Le lendemain de cette journée bien employée à l'heure où Roubine et Nadia venaient de passer après déjeuner dans un salon frais, situé au nord, où ne se hasardaient guère les mouches, ce fléau de la Russie en été, Stepline montra son nez bourgeonné dans l'embrasure de la porte, toujours ouverte.

—Peut-on entrer? demanda-t-il avec la plus obséquieuse politesse.

Un signe de tête affirmatif l'ayant rassuré, il introduisit dans le salon le reste de sa personne, qui avait toujours l'air de se présenter de biais, pour tenir moins de place sans doute.

—Qu'y a-t-il? demanda Roubine sans quitter son journal des yeux.
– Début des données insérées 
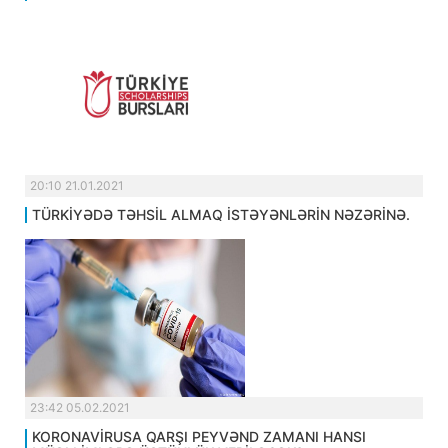
20:10 21.01.2021
TÜRKİYƏDƏ TƏHSİL ALMAQ İSTƏYƏNLƏRİN NƏZƏRİNƏ.
23:42 05.02.2021
KORONAVİRUSA QARŞI PEYVƏND ZAMANI HANSI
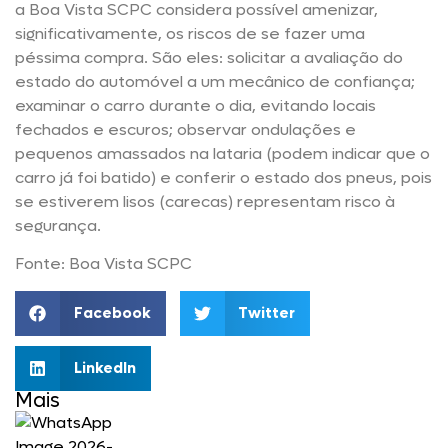
a Boa Vista SCPC considera possível amenizar,
significativamente, os riscos de se fazer uma
péssima compra. São eles: solicitar a avaliação do
estado do automóvel a um mecânico de confiança;
examinar o carro durante o dia, evitando locais
fechados e escuros; observar ondulações e
pequenos amassados na lataria (podem indicar que o
carro já foi batido) e conferir o estado dos pneus, pois
se estiverem lisos (carecas) representam risco à
segurança.
Fonte: Boa Vista SCPC
Facebook
Twitter
LinkedIn
Mais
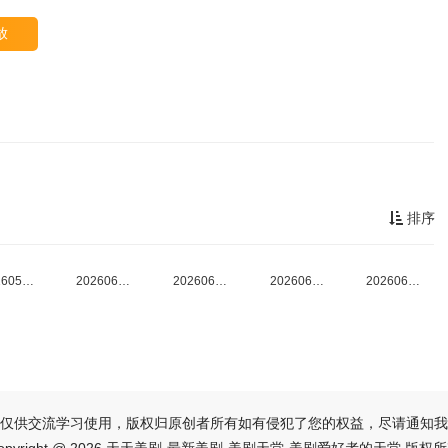
放
排序
20260527下半场
20260603加更
20260603上半场
20260603破界交锋
20260610上半场
仅供交流学习使用，版权归原创者所有如有侵犯了您的权益，尽请通知我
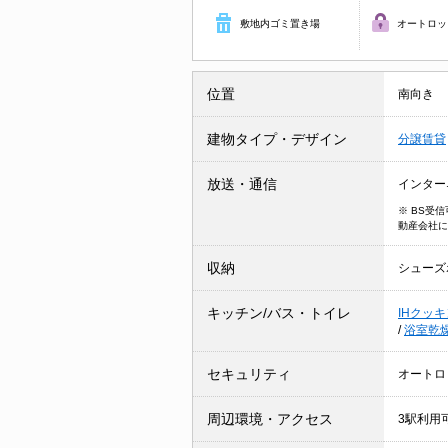
敷地内ゴミ置き場
オートロッ
位置
南向き
建物タイプ・デザイン
分譲賃貸
放送・通信
インター
※ BS受
動産会社に
収納
シューズ
キッチン/バス・トイレ
IHクッ
/
浴室乾
セキュリティ
オートロ
周辺環境・アクセス
3駅利用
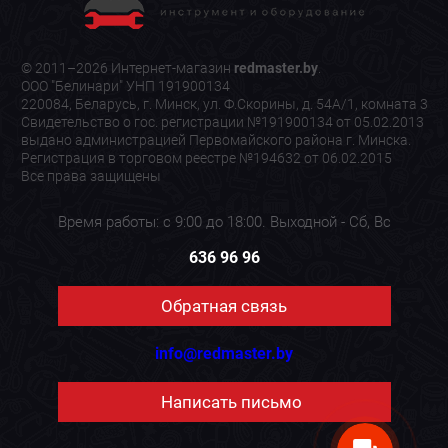
© 2011–2026 Интернет-магазин
redmaster.by
.
ООО "Белинари" УНП 191900134
220084, Беларусь, г. Минск, ул. Ф.Скорины, д. 54А/1, комната 3
Свидетельство о гос. регистрации №191900134 от 05.02.2013
выдано администрацией Первомайского района г. Минска.
Регистрация в торговом реестре №194632 от 06.02.2015
Все права защищены
Время работы: с 9:00 до 18:00. Выходной - Сб, Вс
636 96 96
Обратная связь
info@redmaster.by
Написать письмо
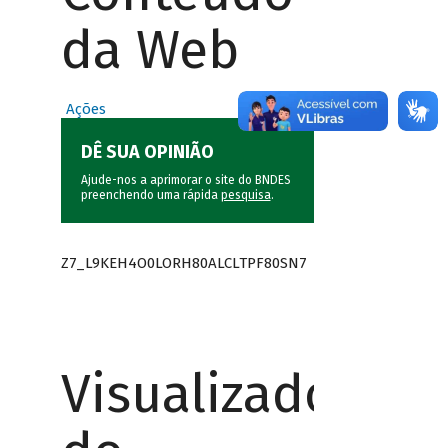
da Web
Ações
DÊ SUA OPINIÃO
Ajude-nos a aprimorar o site do BNDES
preenchendo uma rápida
pesquisa
.
Z7_L9KEH4O0LORH80ALCLTPF80SN7
Visualizador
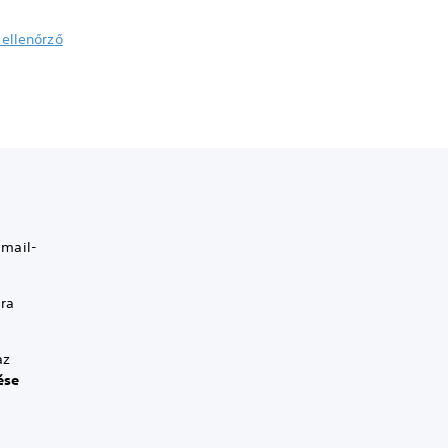
 ellenőrző
-mail-
mra
az
ése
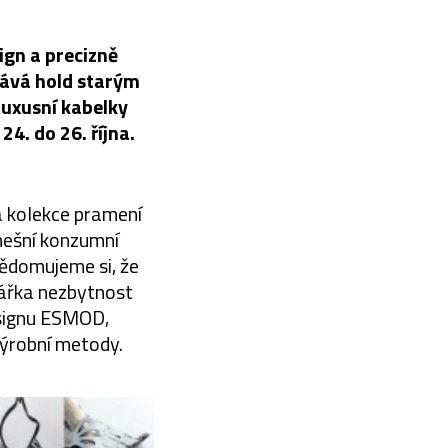
ign a precizně
dává hold starým
luxusní kabelky
4. do 26. října.
á kolekce pramení
dnešní konzumní
ědomujeme si, že
rhářka nezbytnost
esignu ESMOD,
ýrobní metody.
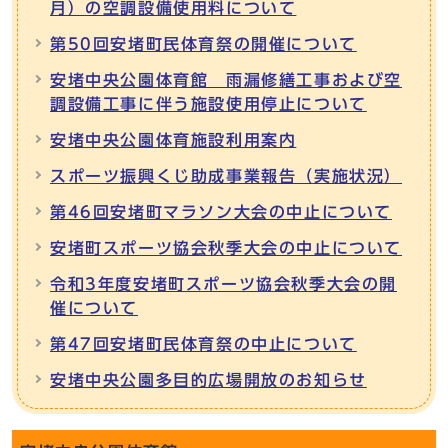
月）の空調設備使用料について
第50回安堵町民体育祭の開催について
安堵中央公園体育館 雨漏修繕工事および空
調設備工事に伴う施設使用停止について
安堵中央公園体育施設利用案内
スポーツ振興くじ助成事業報告（実施状況）
第46回安堵町マラソン大会の中止について
安堵町スポーツ協会秋季大会の中止について
令和3年度安堵町スポーツ協会秋季大会の開
催について
第47回安堵町民体育祭の中止について
安堵中央公園多目的広場開放のお知らせ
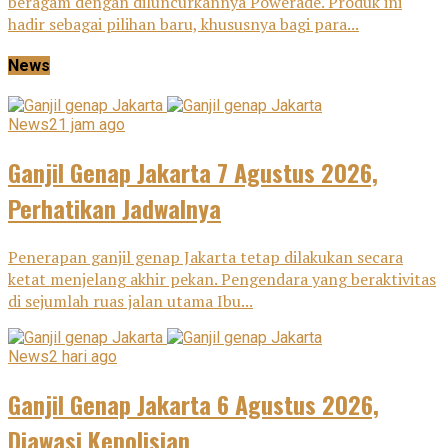
beragam dengan diluncurkannya Powerade. Produk ini
hadir sebagai pilihan baru, khususnya bagi para...
News
News
21 jam ago
Ganjil Genap Jakarta 7 Agustus 2026,
Perhatikan Jadwalnya
Penerapan ganjil genap Jakarta tetap dilakukan secara
ketat menjelang akhir pekan. Pengendara yang beraktivitas
di sejumlah ruas jalan utama Ibu...
News
2 hari ago
Ganjil Genap Jakarta 6 Agustus 2026,
Diawasi Kepolisian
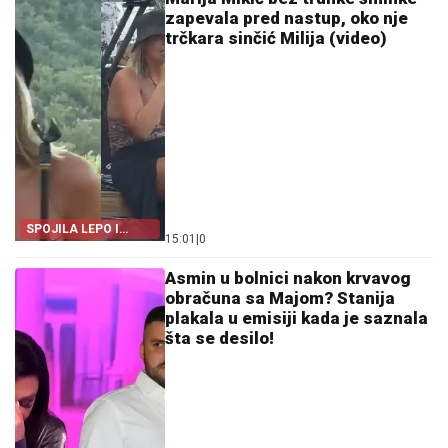
zapevala pred nastup, oko nje
trčkara sinčić Milija (video)
SPOJILA LEPO I
15:01
|
0
KORISNO
Asmin u bolnici nakon krvavog
obračuna sa Majom? Stanija
plakala u emisiji kada je saznala
šta se desilo!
—Voilà, batiouchka, répondit l'intendant, en se servant d'un terme affectueux qui signifie littéralement: mon petit père, et qui s'emploie en parlant aussi bien aux supérieurs qu'aux inférieurs, avec moins de cérémonie que le mot barine, qui signifie maître ou seigneur. Vous savez, batiouchka, que j'ai un fils, un beau garçon; il a eu l'honneur de vous porter vos revenus au mois de juin.

—Je m'en souviens, interrompit le prince, qui savait Stepline prolixe et qui n'aimait pas les longs discours. Eh bien?

—Eh bien, mon prince, le jeune homme est d'âge à se marier, qu'en pensez-vous?

Les yeux pénétrants du vieillard allaient de Roubine à Nadia, avec la régularité d'une de ces horloges de la forêt Noire où l'on voit un lion qui roule un regard à la fois féroce et débonnaire.